For macro-level structure alignment, we chose LLama-3-70B, while GPT-3.5-turbo was selected for micro-level alignment. In the ablation study of LLMs, we also included GPT-4o-mini and Qwen-2-72B. These details have been incorporated into the revised version for clarification.

评论- Response to Reviewer kyGp

2024-11-20

The experiments for micro-level structure alignment requires text-rich dynamic graphs, which are highly scarce. To address this limitation, we enhanced the original Cora dataset by adding timestamps and text-rich attributes. The enriched datasets are available in our open-source GitHub repository. Additionally, we conducted further experiments on additional datasets, as detailed in Appendix B.3 (Table 15).

评论- Response to Author Comment

2024-11-27

Thank you for your response.

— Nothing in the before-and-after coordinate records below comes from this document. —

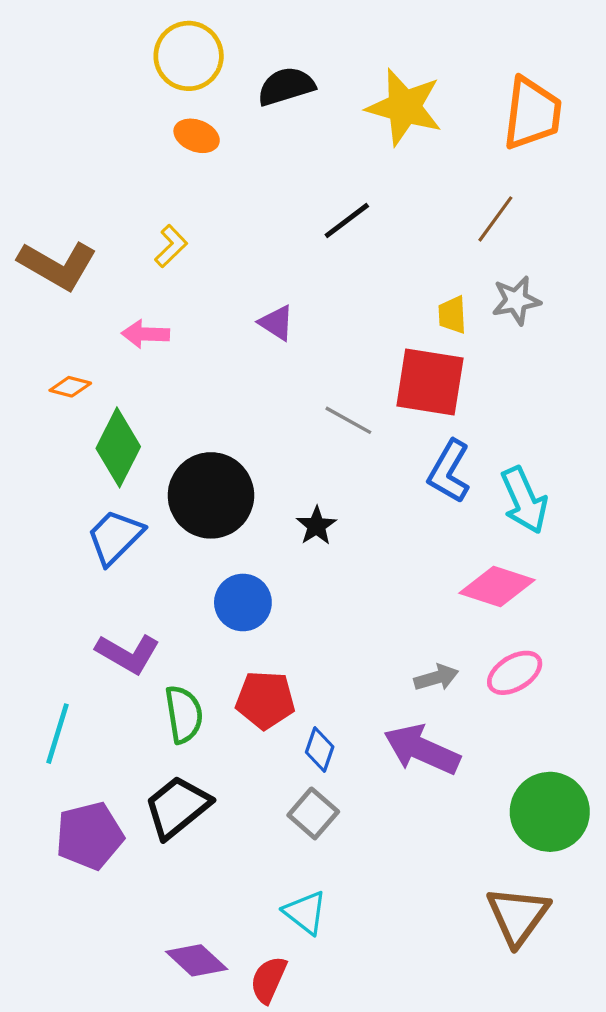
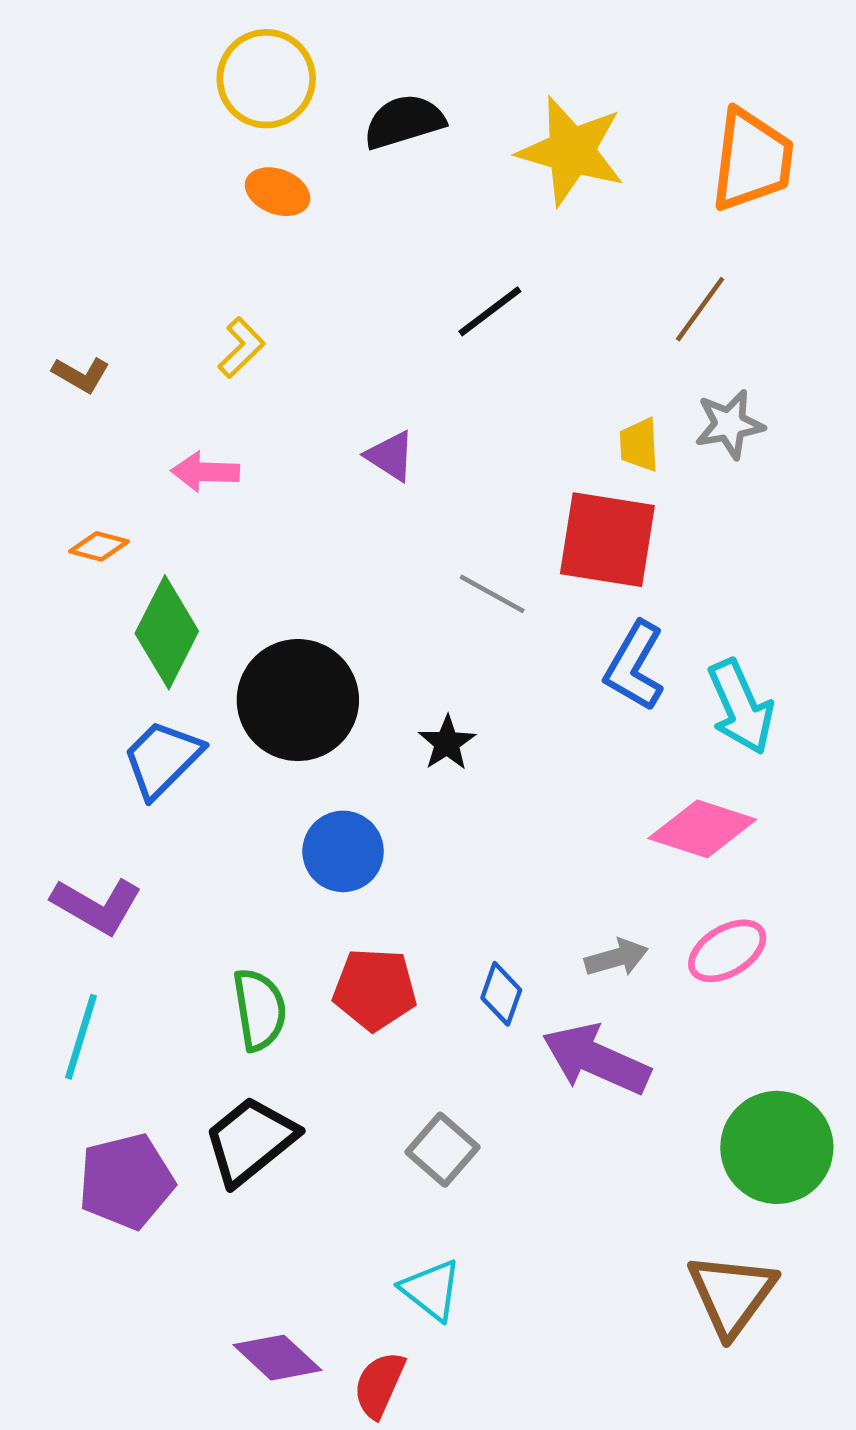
brown L-shape: (58, 265) -> (81, 375), size x0.5
purple L-shape: (128, 654) -> (97, 906), moved
blue diamond: (320, 750) -> (501, 994), moved

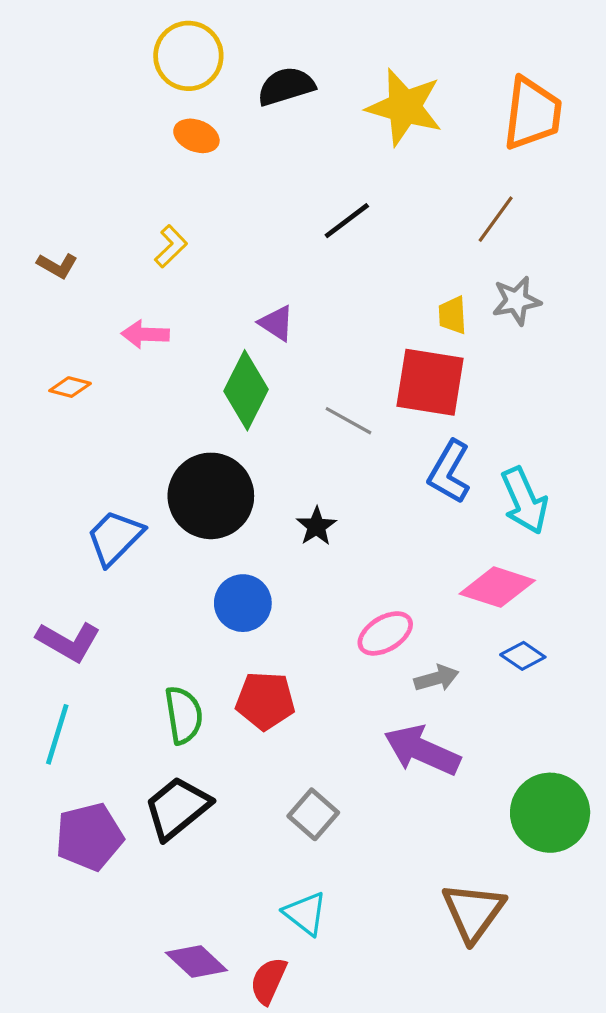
green diamond: (167, 632) -> (246, 390), moved
pink ellipse: (727, 951) -> (385, 633), moved
blue diamond: (501, 994) -> (523, 656), moved, turned -75
brown triangle: (732, 1294) -> (473, 912), moved

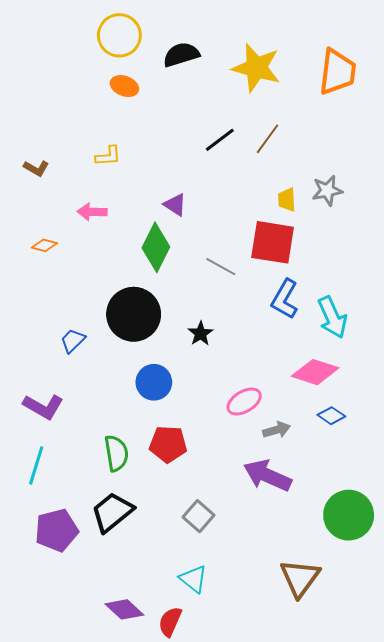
brown line: (496, 219) -> (267, 139), moved
yellow L-shape: (171, 246) -> (108, 156), turned 40
blue trapezoid: (115, 537) -> (73, 341), size x0.7

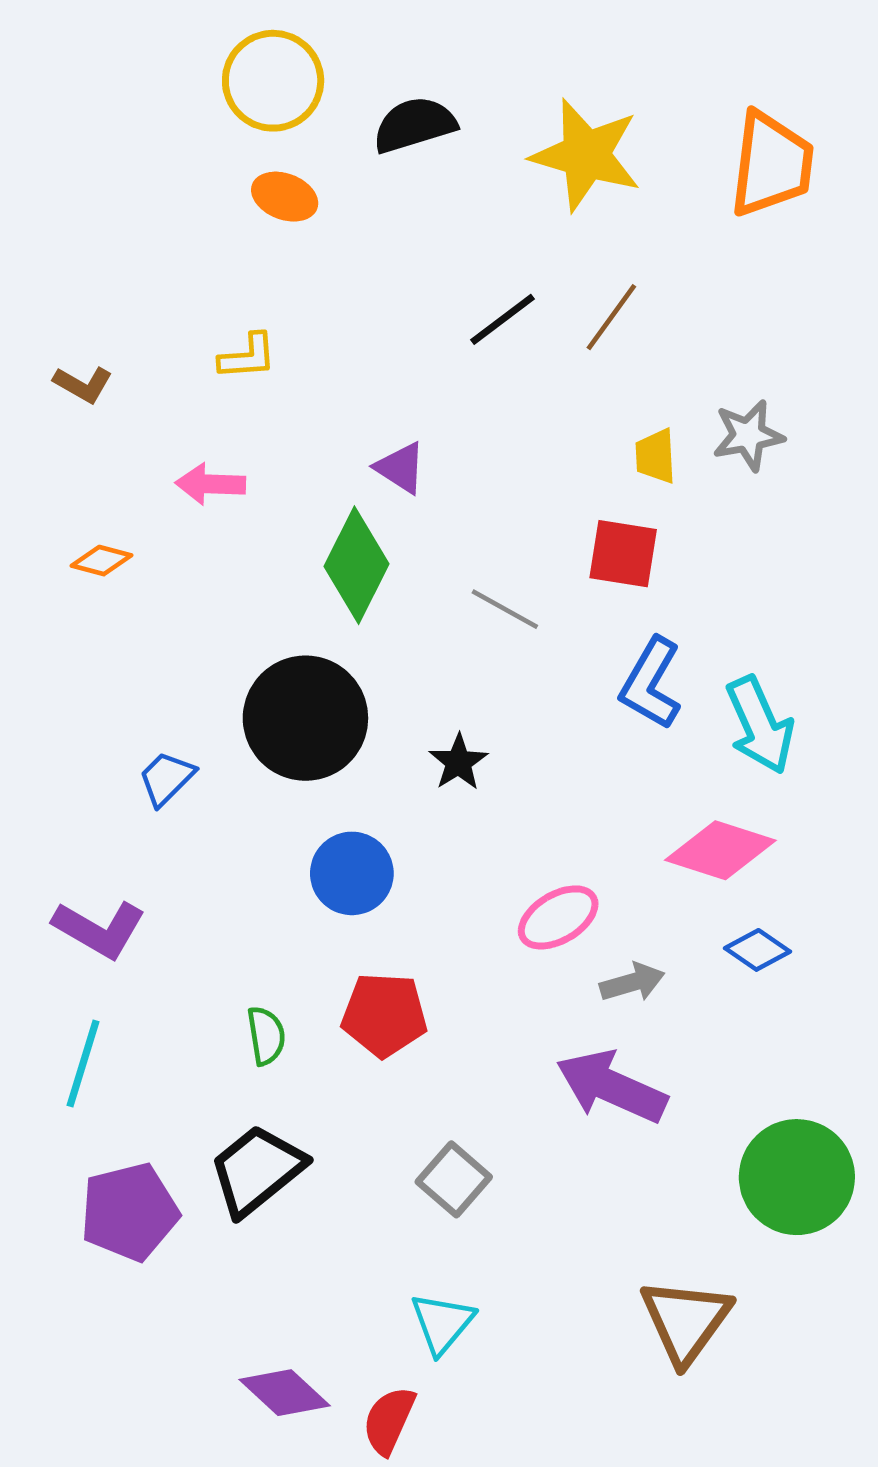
red square: (273, 242) -> (623, 554), size x0.7
green semicircle: (116, 453) -> (266, 1036), size x0.7
cyan triangle: (193, 579) -> (442, 1323), turned 32

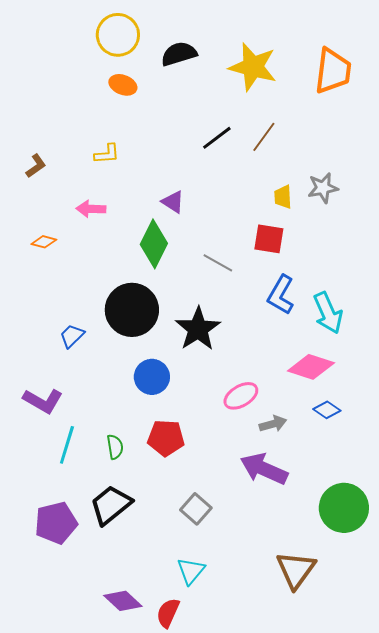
brown L-shape: (83, 384) -> (36, 166), turned -65
black star: (458, 762) -> (198, 329), size x1.8
cyan line: (83, 1063) -> (67, 445), moved

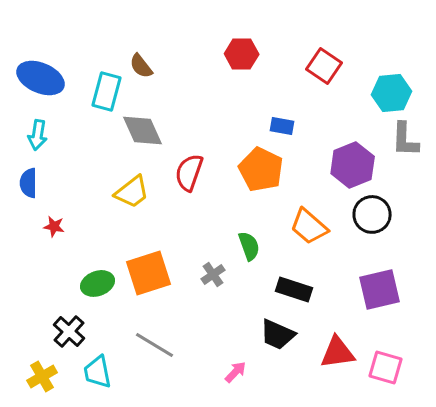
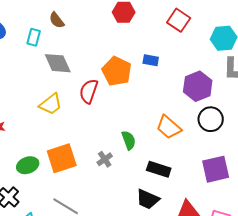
cyan rectangle: (107, 91) -> (34, 37), size x0.7
orange pentagon: (261, 169) -> (117, 71), moved

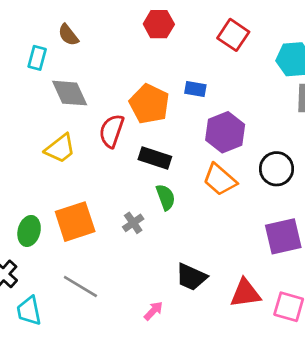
purple hexagon: (198, 86) -> (225, 132), moved
green ellipse: (28, 165) -> (29, 231), turned -55
black rectangle: (159, 169) -> (155, 158), moved

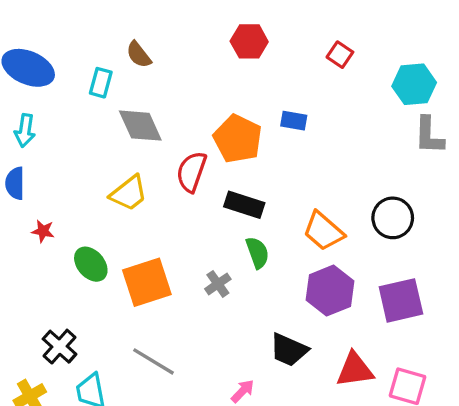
red square: (233, 35) -> (340, 55), size x0.7
purple hexagon: (225, 132) -> (330, 291), moved
green ellipse: (29, 231) -> (91, 264), moved, turned -56

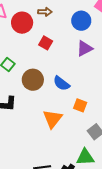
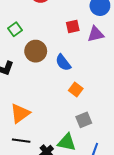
red square: (46, 43) -> (73, 26), moved, turned 32
orange triangle: (52, 119) -> (20, 113), moved

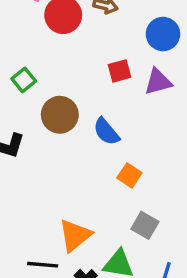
orange triangle: (20, 113) -> (75, 235), moved
gray square: (84, 120) -> (145, 225), turned -35

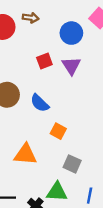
purple triangle: (158, 82) -> (71, 66), turned -42
orange triangle: (75, 235) -> (25, 154), moved, turned 50

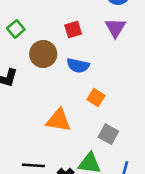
red square: (44, 61) -> (73, 30), moved
blue semicircle: (40, 103) -> (78, 66), turned -36

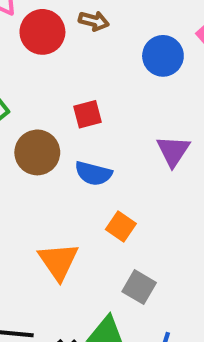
purple triangle: (115, 28) -> (173, 151), moved
orange triangle: (59, 120) -> (58, 261), turned 44

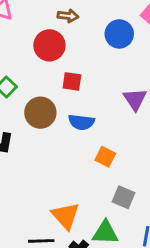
red circle: (42, 32) -> (49, 45), moved
red square: (88, 114) -> (72, 81), turned 30
orange triangle: (58, 261) -> (66, 216), moved

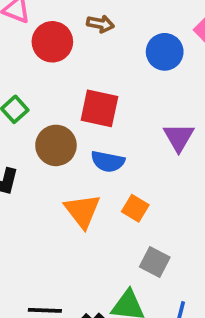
red circle: (49, 45) -> (52, 42), moved
red square: (72, 81) -> (99, 108), size x1.5
orange triangle: (66, 216) -> (82, 211), moved

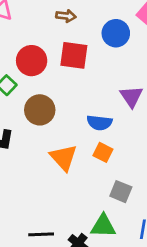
red circle: (52, 42) -> (32, 61), moved
red square: (99, 108) -> (74, 55), moved
blue semicircle: (108, 161) -> (99, 123), moved

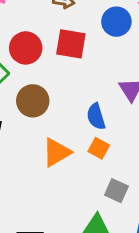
blue semicircle: (99, 123) -> (96, 116), turned 65
orange triangle: (63, 157) -> (56, 152), turned 40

All my comments have been addressed, and I've increased my score as a result.

评论- Response to Reviewers

2024-11-25

We sincerely appreciate the time and effort all the reviewers have dedicated to evaluating our work. As we approach the end of the rebuttal process, I would greatly appreciate any comments or suggestions. If possible, please share your response at your earliest convenience so that we can further discuss the paper content. Your support and insights are valuable to us. Thank you once again for your assistance.

评论- Response to Reviewers

2024-11-27

To clearly indicate the modifications made to the original paper, we have highlighted all changes in blue in the revised version, which will facilitate the reviewers' assessment of the experimental results. We sincerely appreciate all the relevant comments provided by the reviewers. However, as the rebuttal deadline is approaching, we kindly request a prompt response based on the updated paper content and ask for a reconsideration of your evaluation score. Thank you for your support!

撤稿通知

2024-12-14

I have read and agree with the venue's withdrawal policy on behalf of myself and my co-authors.